I agree the odds are against you if you start investing right now. But still, analysis has shown that the only way to get long term returns that match the long term averages is to stay invested regardless of what the market is doing short term. I think this is because of another fact revealed by modern analysis: All of the investment gains that push up an average return, are earned in those few days of extraordinary market increases. All the other market numbers year in and year out, are just random noise that can be ignored. So - if you're not in the market on those extraordinary days you're not going to keep up with the long term S&P or whatever other index you like.
But yes, maybe with the market so high then real estate or some other alternative less linked to the economy, might be a better choice. If you have the analytical skill to identify the better alternative.
From my early days: Nice lady at Fidelity said why do you have this one account with so much cash when the market is rising? I replied that's what's left of my first significant investment in Fidelity Magellan back when Peter Lynch was a celebrity for beating the market year after year. That's the remaining half of what I put into Magellan. "Oh."

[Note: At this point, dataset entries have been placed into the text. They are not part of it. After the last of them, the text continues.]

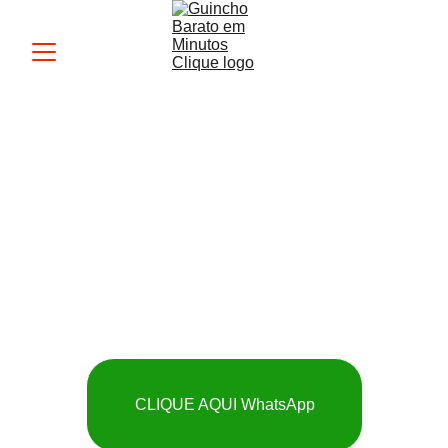
Guincho MK
 SOCORRO RÁPIDO 
E BARATO
CLIQUE AQUI WhatsApp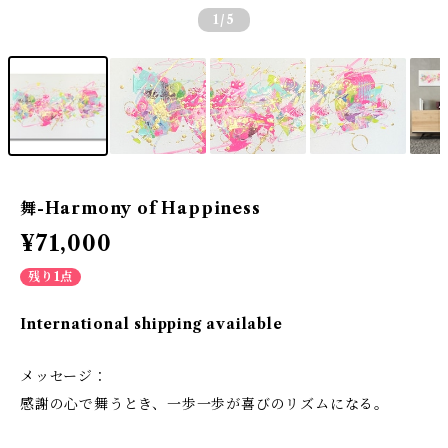
1
/5
舞-Harmony of Happiness
¥71,000
残り1点
International shipping available
メッセージ：
感謝の心で舞うとき、一歩一歩が喜びのリズムになる。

I didn't tell her this Fidelity account was my after-tax account while my long term investing was elsewhere in a Deferred Compensation (IRA) plan that I was locked into with my employer. Previously I had accepted a Fidelity offer to assign a Personal Investment Advisor and then learned when we met him that he wouldn't even look at that other half of my savings in the employer plan. We thanked him and walked out, that wasn't retirement planning advice at all!